Extracted page text data:
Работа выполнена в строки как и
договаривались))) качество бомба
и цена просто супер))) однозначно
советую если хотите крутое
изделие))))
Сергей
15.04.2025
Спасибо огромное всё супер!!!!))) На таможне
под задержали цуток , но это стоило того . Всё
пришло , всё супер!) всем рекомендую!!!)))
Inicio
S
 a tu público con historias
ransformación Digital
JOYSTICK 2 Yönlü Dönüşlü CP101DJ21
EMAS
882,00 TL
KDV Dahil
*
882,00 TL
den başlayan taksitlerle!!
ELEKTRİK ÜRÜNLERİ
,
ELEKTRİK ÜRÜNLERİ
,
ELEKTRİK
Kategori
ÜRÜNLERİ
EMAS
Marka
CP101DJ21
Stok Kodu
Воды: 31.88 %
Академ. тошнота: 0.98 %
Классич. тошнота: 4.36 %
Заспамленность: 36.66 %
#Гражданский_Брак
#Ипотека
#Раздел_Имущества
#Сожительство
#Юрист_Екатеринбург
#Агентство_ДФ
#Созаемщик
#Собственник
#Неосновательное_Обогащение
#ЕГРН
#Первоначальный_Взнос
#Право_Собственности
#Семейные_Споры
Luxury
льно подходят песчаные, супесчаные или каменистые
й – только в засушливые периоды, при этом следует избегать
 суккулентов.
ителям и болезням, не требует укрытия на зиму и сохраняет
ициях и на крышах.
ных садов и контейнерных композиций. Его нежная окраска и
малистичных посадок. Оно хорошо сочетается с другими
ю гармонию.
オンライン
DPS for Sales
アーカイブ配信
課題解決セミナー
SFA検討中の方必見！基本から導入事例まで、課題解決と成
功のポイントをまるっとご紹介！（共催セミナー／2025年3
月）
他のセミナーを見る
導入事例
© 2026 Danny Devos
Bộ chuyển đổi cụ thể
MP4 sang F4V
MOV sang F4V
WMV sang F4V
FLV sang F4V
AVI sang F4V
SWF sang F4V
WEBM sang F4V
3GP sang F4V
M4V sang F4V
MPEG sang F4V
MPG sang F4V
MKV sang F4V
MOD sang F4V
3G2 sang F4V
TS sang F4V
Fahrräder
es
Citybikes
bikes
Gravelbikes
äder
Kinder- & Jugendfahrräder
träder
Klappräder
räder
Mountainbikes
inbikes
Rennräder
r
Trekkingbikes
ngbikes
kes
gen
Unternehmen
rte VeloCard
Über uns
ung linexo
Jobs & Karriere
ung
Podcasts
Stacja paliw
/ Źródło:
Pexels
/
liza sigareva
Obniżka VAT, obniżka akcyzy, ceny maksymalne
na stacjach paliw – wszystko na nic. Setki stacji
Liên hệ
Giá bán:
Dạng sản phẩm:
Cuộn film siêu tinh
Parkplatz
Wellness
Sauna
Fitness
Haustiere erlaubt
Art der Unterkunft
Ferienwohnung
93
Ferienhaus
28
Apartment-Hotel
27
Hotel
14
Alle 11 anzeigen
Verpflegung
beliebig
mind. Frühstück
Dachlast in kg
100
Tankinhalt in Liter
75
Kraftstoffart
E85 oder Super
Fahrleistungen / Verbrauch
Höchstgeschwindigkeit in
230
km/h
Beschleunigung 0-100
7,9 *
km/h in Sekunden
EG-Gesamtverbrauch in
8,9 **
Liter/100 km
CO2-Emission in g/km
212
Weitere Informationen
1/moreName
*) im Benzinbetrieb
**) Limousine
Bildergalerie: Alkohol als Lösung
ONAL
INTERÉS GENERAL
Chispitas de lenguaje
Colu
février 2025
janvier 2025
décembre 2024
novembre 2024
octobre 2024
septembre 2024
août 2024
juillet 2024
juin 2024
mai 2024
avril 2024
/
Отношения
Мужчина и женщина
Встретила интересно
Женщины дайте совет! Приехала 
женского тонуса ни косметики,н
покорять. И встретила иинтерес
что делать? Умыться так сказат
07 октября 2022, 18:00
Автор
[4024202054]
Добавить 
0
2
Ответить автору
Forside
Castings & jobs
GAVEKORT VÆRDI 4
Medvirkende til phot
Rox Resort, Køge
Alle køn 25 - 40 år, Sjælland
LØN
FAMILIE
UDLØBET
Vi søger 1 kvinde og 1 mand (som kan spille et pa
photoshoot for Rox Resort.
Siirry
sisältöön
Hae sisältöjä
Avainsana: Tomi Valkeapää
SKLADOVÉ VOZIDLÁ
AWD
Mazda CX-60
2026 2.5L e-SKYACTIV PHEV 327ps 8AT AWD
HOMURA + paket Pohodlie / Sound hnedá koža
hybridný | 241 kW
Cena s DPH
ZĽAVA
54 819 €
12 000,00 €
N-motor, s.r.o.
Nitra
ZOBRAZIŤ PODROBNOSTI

TASK ITEM
Every line of the data should be copied exactly.

OUTPUT OF THE EXERCISE
Работа выполнена в строки как и
договаривались))) качество бомба
и цена просто супер))) однозначно
советую если хотите крутое
изделие))))
Сергей
15.04.2025
Спасибо огромное всё супер!!!!))) На таможне
под задержали цуток , но это стоило того . Всё
пришло , всё супер!) всем рекомендую!!!)))
Inicio
S
 a tu público con historias
ransformación Digital
JOYSTICK 2 Yönlü Dönüşlü CP101DJ21
EMAS
882,00 TL
KDV Dahil
*
882,00 TL
den başlayan taksitlerle!!
ELEKTRİK ÜRÜNLERİ
,
ELEKTRİK ÜRÜNLERİ
,
ELEKTRİK
Kategori
ÜRÜNLERİ
EMAS
Marka
CP101DJ21
Stok Kodu
Воды: 31.88 %
Академ. тошнота: 0.98 %
Классич. тошнота: 4.36 %
Заспамленность: 36.66 %
#Гражданский_Брак
#Ипотека
#Раздел_Имущества
#Сожительство
#Юрист_Екатеринбург
#Агентство_ДФ
#Созаемщик
#Собственник
#Неосновательное_Обогащение
#ЕГРН
#Первоначальный_Взнос
#Право_Собственности
#Семейные_Споры
Luxury
льно подходят песчаные, супесчаные или каменистые
й – только в засушливые периоды, при этом следует избегать
 суккулентов.
ителям и болезням, не требует укрытия на зиму и сохраняет
ициях и на крышах.
ных садов и контейнерных композиций. Его нежная окраска и
малистичных посадок. Оно хорошо сочетается с другими
ю гармонию.
オンライン
DPS for Sales
アーカイブ配信
課題解決セミナー
SFA検討中の方必見！基本から導入事例まで、課題解決と成
功のポイントをまるっとご紹介！（共催セミナー／2025年3
月）
他のセミナーを見る
導入事例
© 2026 Danny Devos
Bộ chuyển đổi cụ thể
MP4 sang F4V
MOV sang F4V
WMV sang F4V
FLV sang F4V
AVI sang F4V
SWF sang F4V
WEBM sang F4V
3GP sang F4V
M4V sang F4V
MPEG sang F4V
MPG sang F4V
MKV sang F4V
MOD sang F4V
3G2 sang F4V
TS sang F4V
Fahrräder
es
Citybikes
bikes
Gravelbikes
äder
Kinder- & Jugendfahrräder
träder
Klappräder
räder
Mountainbikes
inbikes
Rennräder
r
Trekkingbikes
ngbikes
kes
gen
Unternehmen
rte VeloCard
Über uns
ung linexo
Jobs & Karriere
ung
Podcasts
Stacja paliw
/ Źródło:
Pexels
/
liza sigareva
Obniżka VAT, obniżka akcyzy, ceny maksymalne
na stacjach paliw – wszystko na nic. Setki stacji
Liên hệ
Giá bán:
Dạng sản phẩm:
Cuộn film siêu tinh
Parkplatz
Wellness
Sauna
Fitness
Haustiere erlaubt
Art der Unterkunft
Ferienwohnung
93
Ferienhaus
28
Apartment-Hotel
27
Hotel
14
Alle 11 anzeigen
Verpflegung
beliebig
mind. Frühstück
Dachlast in kg
100
Tankinhalt in Liter
75
Kraftstoffart
E85 oder Super
Fahrleistungen / Verbrauch
Höchstgeschwindigkeit in
230
km/h
Beschleunigung 0-100
7,9 *
km/h in Sekunden
EG-Gesamtverbrauch in
8,9 **
Liter/100 km
CO2-Emission in g/km
212
Weitere Informationen
1/moreName
*) im Benzinbetrieb
**) Limousine
Bildergalerie: Alkohol als Lösung
ONAL
INTERÉS GENERAL
Chispitas de lenguaje
Colu
février 2025
janvier 2025
décembre 2024
novembre 2024
octobre 2024
septembre 2024
août 2024
juillet 2024
juin 2024
mai 2024
avril 2024
/
Отношения
Мужчина и женщина
Встретила интересно
Женщины дайте совет! Приехала 
женского тонуса ни косметики,н
покорять. И встретила иинтерес
что делать? Умыться так сказат
07 октября 2022, 18:00
Автор
[4024202054]
Добавить 
0
2
Ответить автору
Forside
Castings & jobs
GAVEKORT VÆRDI 4
Medvirkende til phot
Rox Resort, Køge
Alle køn 25 - 40 år, Sjælland
LØN
FAMILIE
UDLØBET
Vi søger 1 kvinde og 1 mand (som kan spille et pa
photoshoot for Rox Resort.
Siirry
sisältöön
Hae sisältöjä
Avainsana: Tomi Valkeapää
SKLADOVÉ VOZIDLÁ
AWD
Mazda CX-60
2026 2.5L e-SKYACTIV PHEV 327ps 8AT AWD
HOMURA + paket Pohodlie / Sound hnedá koža
hybridný | 241 kW
Cena s DPH
ZĽAVA
54 819 €
12 000,00 €
N-motor, s.r.o.
Nitra
ZOBRAZIŤ PODROBNOSTI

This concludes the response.